▸ To do
In your transcription, keep every record exact and leave out the pictures.

▸ Provided records

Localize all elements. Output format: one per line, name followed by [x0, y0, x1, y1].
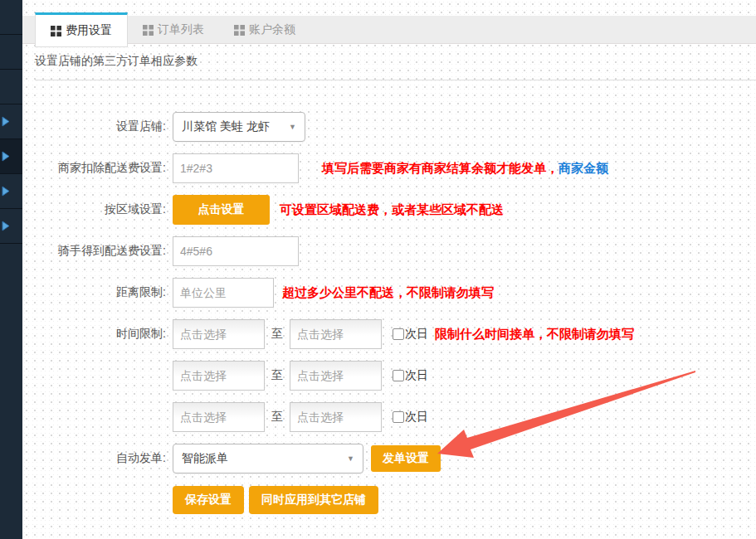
- tab-fee-settings[interactable]: 费用设置: [35, 12, 128, 47]
- row-region: 按区域设置: 点击设置 可设置区域配送费，或者某些区域不配送: [35, 195, 756, 225]
- row-time-limit-3: 至 次日: [35, 402, 756, 432]
- region-settings-button[interactable]: 点击设置: [173, 195, 270, 225]
- checkbox-box[interactable]: [393, 328, 404, 340]
- row-merchant-deduct: 商家扣除配送费设置: 填写后需要商家有商家结算余额才能发单，商家金额: [35, 153, 756, 183]
- time-from-input-2[interactable]: [173, 361, 265, 391]
- next-day-checkbox-1[interactable]: 次日: [393, 327, 428, 342]
- sidebar-item-7[interactable]: [0, 209, 22, 244]
- chevron-right-icon: [1, 221, 11, 231]
- row-shop: 设置店铺: 川菜馆 美蛙 龙虾 ▼: [35, 112, 756, 142]
- page-subtitle: 设置店铺的第三方订单相应参数: [35, 54, 756, 69]
- sidebar-item-3[interactable]: [0, 70, 22, 104]
- settings-form: 设置店铺: 川菜馆 美蛙 龙虾 ▼ 商家扣除配送费设置: 填写后需要商家有商家结…: [22, 112, 756, 515]
- shop-select-value: 川菜馆 美蛙 龙虾: [182, 119, 284, 134]
- region-hint: 可设置区域配送费，或者某些区域不配送: [280, 202, 504, 218]
- grid-icon: [234, 25, 245, 36]
- row-rider-fee: 骑手得到配送费设置:: [35, 236, 756, 266]
- dispatch-settings-button[interactable]: 发单设置: [371, 445, 441, 472]
- next-day-checkbox-2[interactable]: 次日: [393, 368, 428, 383]
- time-to-input-3[interactable]: [290, 402, 382, 432]
- merchant-deduct-hint: 填写后需要商家有商家结算余额才能发单，: [322, 161, 558, 175]
- to-label: 至: [271, 410, 283, 425]
- row-time-limit-1: 时间限制: 至 次日 限制什么时间接单，不限制请勿填写: [35, 319, 756, 349]
- next-day-label: 次日: [405, 410, 428, 425]
- checkbox-box[interactable]: [393, 370, 404, 381]
- divider: [35, 80, 756, 80]
- chevron-down-icon: ▼: [289, 123, 296, 131]
- tab-account-balance[interactable]: 账户余额: [219, 12, 310, 47]
- row-actions: 保存设置 同时应用到其它店铺: [35, 485, 756, 515]
- next-day-checkbox-3[interactable]: 次日: [393, 410, 428, 425]
- auto-dispatch-label: 自动发单:: [35, 451, 166, 466]
- row-time-limit-2: 至 次日: [35, 361, 756, 391]
- grid-icon: [51, 26, 61, 36]
- sidebar-item-2[interactable]: [0, 35, 22, 70]
- checkbox-box[interactable]: [393, 411, 404, 423]
- tab-label: 费用设置: [66, 23, 112, 38]
- to-label: 至: [271, 327, 283, 342]
- time-from-input-1[interactable]: [173, 319, 265, 349]
- app-window: 费用设置 订单列表 账户余额 设置店铺的第三方订单相应参数 设置店铺: 川菜馆 …: [0, 0, 756, 539]
- tab-bar: 费用设置 订单列表 账户余额: [22, 12, 756, 47]
- row-auto-dispatch: 自动发单: 智能派单 ▼ 发单设置: [35, 444, 756, 473]
- distance-input[interactable]: [173, 278, 274, 308]
- next-day-label: 次日: [405, 327, 428, 342]
- distance-label: 距离限制:: [35, 285, 166, 300]
- sidebar-item-6[interactable]: [0, 174, 22, 209]
- time-from-input-3[interactable]: [173, 402, 265, 432]
- main-content: 费用设置 订单列表 账户余额 设置店铺的第三方订单相应参数 设置店铺: 川菜馆 …: [22, 0, 756, 539]
- to-label: 至: [271, 368, 283, 383]
- region-label: 按区域设置:: [35, 202, 166, 217]
- time-to-input-1[interactable]: [290, 319, 382, 349]
- sidebar-item-4[interactable]: [0, 104, 22, 139]
- auto-dispatch-select[interactable]: 智能派单 ▼: [173, 444, 363, 473]
- chevron-down-icon: ▼: [347, 454, 354, 463]
- merchant-deduct-input[interactable]: [173, 153, 299, 183]
- apply-to-other-shops-button[interactable]: 同时应用到其它店铺: [249, 486, 378, 514]
- chevron-right-icon: [1, 116, 11, 127]
- sidebar-spacer: [0, 244, 22, 539]
- chevron-right-icon: [1, 151, 11, 162]
- time-limit-label: 时间限制:: [35, 327, 166, 342]
- rider-fee-input[interactable]: [173, 236, 299, 266]
- sidebar-item-5[interactable]: [0, 139, 22, 174]
- tab-label: 账户余额: [249, 22, 295, 37]
- rider-fee-label: 骑手得到配送费设置:: [35, 244, 166, 259]
- shop-label: 设置店铺:: [35, 119, 166, 134]
- distance-hint: 超过多少公里不配送，不限制请勿填写: [282, 285, 494, 301]
- merchant-deduct-label: 商家扣除配送费设置:: [35, 161, 166, 176]
- row-distance: 距离限制: 超过多少公里不配送，不限制请勿填写: [35, 278, 756, 308]
- save-settings-button[interactable]: 保存设置: [173, 486, 244, 514]
- time-to-input-2[interactable]: [290, 361, 382, 391]
- sidebar-item-1[interactable]: [0, 0, 22, 35]
- merchant-balance-link[interactable]: 商家金额: [558, 161, 608, 175]
- tab-order-list[interactable]: 订单列表: [128, 12, 219, 47]
- next-day-label: 次日: [405, 368, 428, 383]
- tab-label: 订单列表: [158, 22, 204, 37]
- time-limit-hint: 限制什么时间接单，不限制请勿填写: [435, 327, 634, 342]
- auto-dispatch-value: 智能派单: [182, 451, 342, 466]
- sidebar: [0, 0, 22, 539]
- chevron-right-icon: [1, 186, 11, 197]
- merchant-deduct-hint-wrap: 填写后需要商家有商家结算余额才能发单，商家金额: [322, 161, 608, 177]
- grid-icon: [143, 25, 154, 36]
- shop-select[interactable]: 川菜馆 美蛙 龙虾 ▼: [173, 112, 305, 142]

▸ Output for this task
Localize all elements. Output format: one per line, name followed by [x0, y0, x1, y1].
- tab-fee-settings[interactable]: 费用设置: [35, 12, 128, 47]
- row-region: 按区域设置: 点击设置 可设置区域配送费，或者某些区域不配送: [35, 195, 756, 225]
- row-time-limit-3: 至 次日: [35, 402, 756, 432]
- region-settings-button[interactable]: 点击设置: [173, 195, 270, 225]
- checkbox-box[interactable]: [393, 328, 404, 340]
- row-merchant-deduct: 商家扣除配送费设置: 填写后需要商家有商家结算余额才能发单，商家金额: [35, 153, 756, 183]
- time-from-input-2[interactable]: [173, 361, 265, 391]
- next-day-checkbox-1[interactable]: 次日: [393, 327, 428, 342]
- sidebar-item-7[interactable]: [0, 209, 22, 244]
- chevron-right-icon: [1, 221, 11, 231]
- row-shop: 设置店铺: 川菜馆 美蛙 龙虾 ▼: [35, 112, 756, 142]
- page-subtitle: 设置店铺的第三方订单相应参数: [35, 54, 756, 69]
- sidebar-item-3[interactable]: [0, 70, 22, 104]
- settings-form: 设置店铺: 川菜馆 美蛙 龙虾 ▼ 商家扣除配送费设置: 填写后需要商家有商家结…: [22, 112, 756, 515]
- shop-select-value: 川菜馆 美蛙 龙虾: [182, 119, 284, 134]
- region-hint: 可设置区域配送费，或者某些区域不配送: [280, 202, 504, 218]
- grid-icon: [234, 25, 245, 36]
- row-rider-fee: 骑手得到配送费设置:: [35, 236, 756, 266]
- dispatch-settings-button[interactable]: 发单设置: [371, 445, 441, 472]
- next-day-checkbox-2[interactable]: 次日: [393, 368, 428, 383]
- time-to-input-3[interactable]: [290, 402, 382, 432]
- merchant-deduct-hint: 填写后需要商家有商家结算余额才能发单，: [322, 161, 558, 175]
- to-label: 至: [271, 410, 283, 425]
- row-time-limit-1: 时间限制: 至 次日 限制什么时间接单，不限制请勿填写: [35, 319, 756, 349]
- next-day-label: 次日: [405, 410, 428, 425]
- checkbox-box[interactable]: [393, 370, 404, 381]
- divider: [35, 80, 756, 80]
- chevron-down-icon: ▼: [289, 123, 296, 131]
- tab-account-balance[interactable]: 账户余额: [219, 12, 310, 47]
- row-actions: 保存设置 同时应用到其它店铺: [35, 485, 756, 515]
- next-day-checkbox-3[interactable]: 次日: [393, 410, 428, 425]
- auto-dispatch-label: 自动发单:: [35, 451, 166, 466]
- row-time-limit-2: 至 次日: [35, 361, 756, 391]
- grid-icon: [51, 26, 61, 36]
- sidebar-item-2[interactable]: [0, 35, 22, 70]
- checkbox-box[interactable]: [393, 411, 404, 423]
- tab-label: 费用设置: [66, 23, 112, 38]
- to-label: 至: [271, 327, 283, 342]
- time-from-input-1[interactable]: [173, 319, 265, 349]
- app-window: 费用设置 订单列表 账户余额 设置店铺的第三方订单相应参数 设置店铺: 川菜馆 …: [0, 0, 756, 539]
- tab-bar: 费用设置 订单列表 账户余额: [22, 12, 756, 47]
- row-auto-dispatch: 自动发单: 智能派单 ▼ 发单设置: [35, 444, 756, 473]
- distance-input[interactable]: [173, 278, 274, 308]
- next-day-label: 次日: [405, 327, 428, 342]
- distance-label: 距离限制:: [35, 285, 166, 300]
- sidebar-item-6[interactable]: [0, 174, 22, 209]
- time-from-input-3[interactable]: [173, 402, 265, 432]
- main-content: 费用设置 订单列表 账户余额 设置店铺的第三方订单相应参数 设置店铺: 川菜馆 …: [22, 0, 756, 539]
- to-label: 至: [271, 368, 283, 383]
- region-label: 按区域设置:: [35, 202, 166, 217]
- time-to-input-1[interactable]: [290, 319, 382, 349]
- sidebar-item-4[interactable]: [0, 104, 22, 139]
- auto-dispatch-select[interactable]: 智能派单 ▼: [173, 444, 363, 473]
- chevron-down-icon: ▼: [347, 454, 354, 463]
- merchant-deduct-input[interactable]: [173, 153, 299, 183]
- apply-to-other-shops-button[interactable]: 同时应用到其它店铺: [249, 486, 378, 514]
- chevron-right-icon: [1, 116, 11, 127]
- sidebar-spacer: [0, 244, 22, 539]
- chevron-right-icon: [1, 151, 11, 162]
- time-limit-label: 时间限制:: [35, 327, 166, 342]
- rider-fee-input[interactable]: [173, 236, 299, 266]
- sidebar-item-5[interactable]: [0, 139, 22, 174]
- tab-label: 账户余额: [249, 22, 295, 37]
- rider-fee-label: 骑手得到配送费设置:: [35, 244, 166, 259]
- shop-label: 设置店铺:: [35, 119, 166, 134]
- distance-hint: 超过多少公里不配送，不限制请勿填写: [282, 285, 494, 301]
- merchant-deduct-label: 商家扣除配送费设置:: [35, 161, 166, 176]
- row-distance: 距离限制: 超过多少公里不配送，不限制请勿填写: [35, 278, 756, 308]
- save-settings-button[interactable]: 保存设置: [173, 486, 244, 514]
- time-to-input-2[interactable]: [290, 361, 382, 391]
- sidebar-item-1[interactable]: [0, 0, 22, 35]
- merchant-balance-link[interactable]: 商家金额: [558, 161, 608, 175]
- tab-order-list[interactable]: 订单列表: [128, 12, 219, 47]
- next-day-label: 次日: [405, 368, 428, 383]
- tab-label: 订单列表: [158, 22, 204, 37]
- time-limit-hint: 限制什么时间接单，不限制请勿填写: [435, 327, 634, 342]
- auto-dispatch-value: 智能派单: [182, 451, 342, 466]
- sidebar: [0, 0, 22, 539]
- chevron-right-icon: [1, 186, 11, 197]
- merchant-deduct-hint-wrap: 填写后需要商家有商家结算余额才能发单，商家金额: [322, 161, 608, 177]
- grid-icon: [143, 25, 154, 36]
- shop-select[interactable]: 川菜馆 美蛙 龙虾 ▼: [173, 112, 305, 142]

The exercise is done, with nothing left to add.